• _WORK TASK_
Every line of the material is to be returned verbatim. Pictures stay out.

• _RECORDS FOR THE TASK_

---

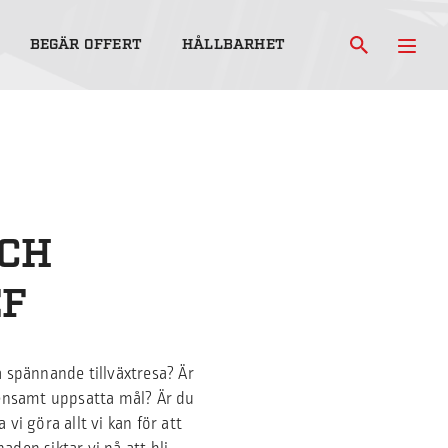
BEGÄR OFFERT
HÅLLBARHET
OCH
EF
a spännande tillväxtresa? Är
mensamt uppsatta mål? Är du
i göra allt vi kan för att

---

• _ANSWER BOX_
BEGÄR OFFERT
HÅLLBARHET
OCH
EF
a spännande tillväxtresa? Är
mensamt uppsatta mål? Är du
i göra allt vi kan för att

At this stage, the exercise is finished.